The most common ones are hyperadrenalism, hypothyroidism, and estrogen toxicity due to testicular tumors in male dogs and cats with unsterilized or undescended testicles.

If there is an endocrine imbalance, the hair loss will not just look bald, but may deteriorate into serious electrolyte imbalance, dehydration and other life-threatening symptoms.

Therefore, if you find that your furry child suddenly loses hair to the point where his body is bald, especially if it is a large, symmetrical hair loss, it is better to consult a doctor as soon as possible!

Steps in diagnosing the cause of baldness

At the outpatient clinic, the doctor will make a rough assessment of the possible causes based on the distribution of hair loss and whether the hairy child has been chewing on the skin.
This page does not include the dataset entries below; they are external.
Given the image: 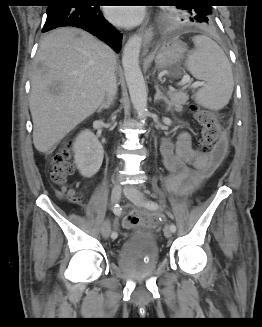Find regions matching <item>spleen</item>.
Masks as SVG:
<instances>
[{
  "mask_svg": "<svg viewBox=\"0 0 262 327\" xmlns=\"http://www.w3.org/2000/svg\"><path fill=\"white\" fill-rule=\"evenodd\" d=\"M195 49L188 56V71L205 82L194 97L205 108L220 110L228 104L234 87L231 65L224 51L211 38L198 35L193 38Z\"/></svg>",
  "mask_w": 262,
  "mask_h": 327,
  "instance_id": "3e777b00",
  "label": "spleen"
}]
</instances>
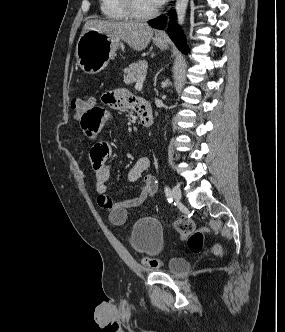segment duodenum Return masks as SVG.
<instances>
[{
	"label": "duodenum",
	"mask_w": 285,
	"mask_h": 332,
	"mask_svg": "<svg viewBox=\"0 0 285 332\" xmlns=\"http://www.w3.org/2000/svg\"><path fill=\"white\" fill-rule=\"evenodd\" d=\"M137 108L140 123L146 128H150L153 124L152 108L148 101L137 99Z\"/></svg>",
	"instance_id": "obj_1"
}]
</instances>
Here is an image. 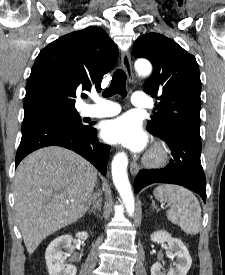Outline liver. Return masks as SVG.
I'll return each mask as SVG.
<instances>
[{"label":"liver","mask_w":225,"mask_h":275,"mask_svg":"<svg viewBox=\"0 0 225 275\" xmlns=\"http://www.w3.org/2000/svg\"><path fill=\"white\" fill-rule=\"evenodd\" d=\"M98 172L75 152L57 146L22 160L14 178L17 221L29 254L49 235L85 215Z\"/></svg>","instance_id":"1"}]
</instances>
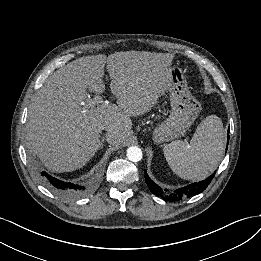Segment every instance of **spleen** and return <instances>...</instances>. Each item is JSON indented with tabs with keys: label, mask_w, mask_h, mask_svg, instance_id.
<instances>
[{
	"label": "spleen",
	"mask_w": 261,
	"mask_h": 261,
	"mask_svg": "<svg viewBox=\"0 0 261 261\" xmlns=\"http://www.w3.org/2000/svg\"><path fill=\"white\" fill-rule=\"evenodd\" d=\"M224 151L223 124L216 115L207 116L190 143L173 141L163 148L171 170L186 180H202L220 163Z\"/></svg>",
	"instance_id": "obj_1"
}]
</instances>
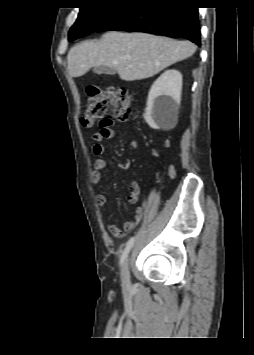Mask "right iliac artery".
<instances>
[{"mask_svg": "<svg viewBox=\"0 0 254 355\" xmlns=\"http://www.w3.org/2000/svg\"><path fill=\"white\" fill-rule=\"evenodd\" d=\"M134 237L130 238L127 243H126V247L125 249L123 250L122 252V255H121V258H120V265H122V263L125 261V259L127 258L132 246H133V243H134Z\"/></svg>", "mask_w": 254, "mask_h": 355, "instance_id": "obj_1", "label": "right iliac artery"}]
</instances>
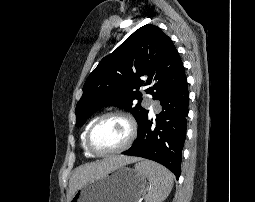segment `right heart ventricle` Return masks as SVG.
<instances>
[{
  "label": "right heart ventricle",
  "instance_id": "1",
  "mask_svg": "<svg viewBox=\"0 0 255 202\" xmlns=\"http://www.w3.org/2000/svg\"><path fill=\"white\" fill-rule=\"evenodd\" d=\"M94 120H95V119H94ZM94 120L90 121V122L86 125V127H85V129H84V131H83V133H82V135H81L82 147H83V150H84L85 154L88 155V156H92L93 154H91V153L89 152V150L87 149V147H86V144H85V136H86V133H87L88 128L90 127L91 123H92Z\"/></svg>",
  "mask_w": 255,
  "mask_h": 202
}]
</instances>
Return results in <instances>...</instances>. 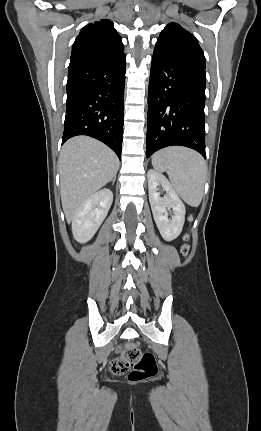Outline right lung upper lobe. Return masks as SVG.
<instances>
[{
    "mask_svg": "<svg viewBox=\"0 0 261 431\" xmlns=\"http://www.w3.org/2000/svg\"><path fill=\"white\" fill-rule=\"evenodd\" d=\"M124 52L120 35L107 19L86 25L77 36L71 59L87 56H115Z\"/></svg>",
    "mask_w": 261,
    "mask_h": 431,
    "instance_id": "obj_1",
    "label": "right lung upper lobe"
}]
</instances>
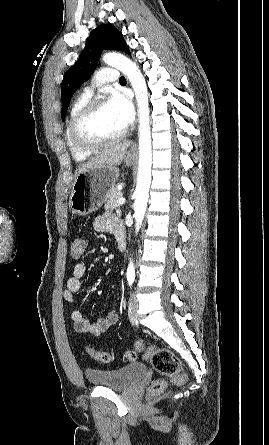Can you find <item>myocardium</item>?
Wrapping results in <instances>:
<instances>
[{
    "label": "myocardium",
    "mask_w": 269,
    "mask_h": 445,
    "mask_svg": "<svg viewBox=\"0 0 269 445\" xmlns=\"http://www.w3.org/2000/svg\"><path fill=\"white\" fill-rule=\"evenodd\" d=\"M105 103H107V101L103 98H93L89 100L73 117L70 124V138L78 149L86 152H95L106 145L120 141L127 135V128L112 137L100 139H90L83 134L82 129L84 124Z\"/></svg>",
    "instance_id": "myocardium-1"
}]
</instances>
If parasites or microbial infections are suspected, skin samples may be taken and cultured to check for pathogens. Sometimes a small piece of skin may be removed for histopathologic examination to confirm inflammation.

If an endocrine disorder is suspected, blood tests, blood biochemistry, urinalysis, and specific hormone levels will be performed to identify the underlying fatal disease. If dietary or environmental sensitivities are suspected, blood allergen testing may also be performed to improve recurrent hair loss symptoms. In middle-aged and older hairy children, tumor screening, such as X-rays, ultrasounds, and other imaging tests, may be recommended.

Usually, if the condition is simply an inflammation or infection of the skin, identifying the cause of the problem can be effective in improving hair loss, such as using special baths, oral antibiotics, or administering ectoparasite drops. However, if the hair follicle is damaged, it is possible that the hair will not grow back for the rest of your life.

Lost hair, can you get it back?

Dogs with double coats or breeds native to frigid regions may experience a large symmetrical loss of hair like an endocrine disease, but are actually in good health; or they may shave in the summer and then not grow any new hair until the winter, or the following spring.

This kind of condition is known as “Alopecia Areata” (X-alopecia) where everything is fine but no hair grows or is lost for no reason. It is more common in Alaskan Shelties, Satsumas, Poodles, Yorkshires, Muffins, Pomeranians, and other dogs that look particularly furry.

Although it looks strange, this disease is only strange, but it is not life-threatening, so it is not treated with medication, and in some cases, the hair will grow back in another spring or fall. So, if you really mind, just put on a cute coat for the winter!

The fluffy and cute Schnauzer is one of the dog breeds that often suffer from “X-Shedding”.

Is hairless skin more fragile?

Some parents may be concerned about the fragility of the hairless areas. In fact, as long as there are no wounds, the skin will still have the same protective function as normal skin and will not be particularly vulnerable to infections just because it is hairless. However, it is important to note that if hair loss occurs due to an endocrine disorder, the skin may become thinner. Therefore, early treatment of the underlying disease is still the key to treatment.


In conclusion, because the body baldness is very easy to detect, so unless the underlying disease is deteriorating too quickly, or rarely delayed treatment of the situation. Where hairy baby hair loss, do not rush to wipe the medicine, take supplements, after all, hair loss is due to many reasons, other people’s successful treatment may not be suitable for their own baby.